> [Task statement]:
Wherever the word "შემიძლია" occurs in the listing, copy the whole line.

> [Data in this exercise]:
------------------------------------------------------------------------
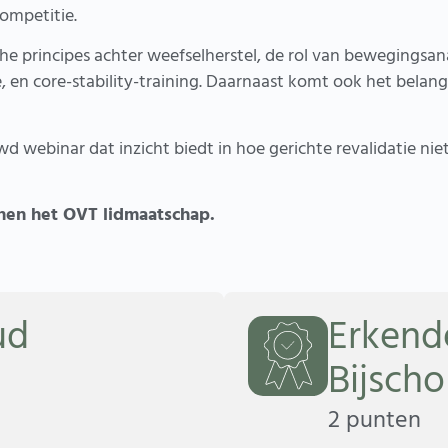
competitie.
he principes achter weefselherstel, de rol van bewegingsa
, en core-stability-training. Daarnaast komt ook het belan
 webinar dat inzicht biedt in hoe gerichte revalidatie nie
nen het OVT lidmaatschap.
ud
Erkend
Bijsch
2 punten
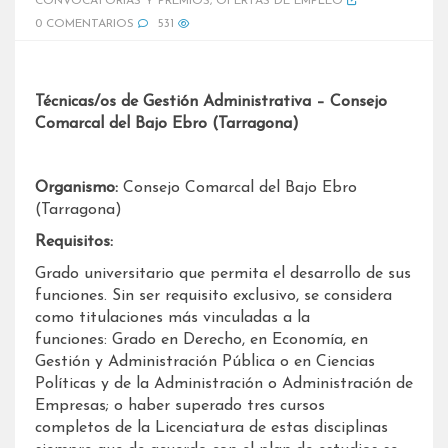
CONVOCATORIAS Y PREMIOS
,
OFERTAS DE EMPLEO
0 COMENTARIOS
531
Técnicas/os de Gestión Administrativa – Consejo
Comarcal del Bajo Ebro (Tarragona)
Organismo:
Consejo Comarcal del Bajo Ebro
(Tarragona)
Requisitos:
Grado universitario que permita el desarrollo de sus
funciones. Sin ser requisito exclusivo, se considera
como titulaciones más vinculadas a la
funciones: Grado en Derecho, en Economía, en
Gestión y Administración Pública o en Ciencias
Políticas y de la Administración o Administración de
Empresas; o haber superado tres cursos
completos de la Licenciatura de estas disciplinas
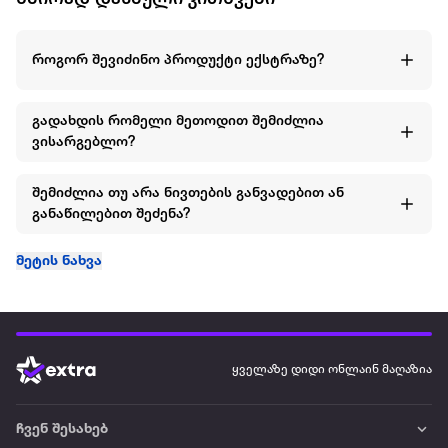
როგორ შევიძინო პროდუქტი ექსტრაზე?
გადახდის რომელი მეთოდით შემიძლია
ვისარგებლო?
შემიძლია თუ არა ნივთების განვადებით ან
განაწილებით შეძენა?
მეტის ნახვა
ყველაზე დიდი ონლაინ მაღაზია
ჩვენ შესახებ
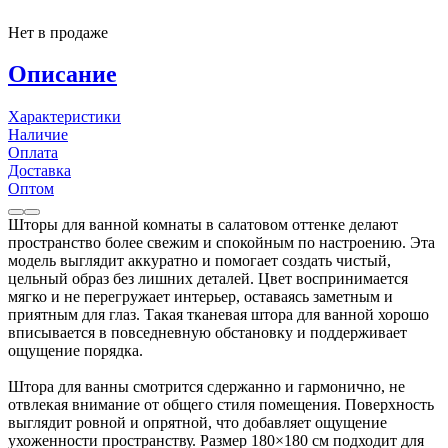
Нет в продаже
Описание
Характеристики
Наличие
Оплата
Доставка
Оптом
Шторы для ванной комнаты в салатовом оттенке делают
пространство более свежим и спокойным по настроению. Эта
модель выглядит аккуратно и помогает создать чистый,
цельный образ без лишних деталей. Цвет воспринимается
мягко и не перегружает интерьер, оставаясь заметным и
приятным для глаз. Такая тканевая штора для ванной хорошо
вписывается в повседневную обстановку и поддерживает
ощущение порядка.
Штора для ванны смотрится сдержанно и гармонично, не
отвлекая внимание от общего стиля помещения. Поверхность
выглядит ровной и опрятной, что добавляет ощущение
ухоженности пространству. Размер 180×180 см подходит для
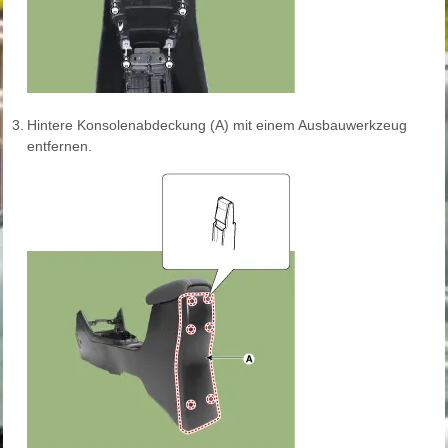
3.
Hintere Konsolenabdeckung (A) mit einem Ausbauwerkzeug
entfernen.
------------------------------------------------------------------------
> [Exercise answer]:
გადახდის რომელი მეთოდით შემიძლია
შემიძლია თუ არა ნივთების განვადებით ან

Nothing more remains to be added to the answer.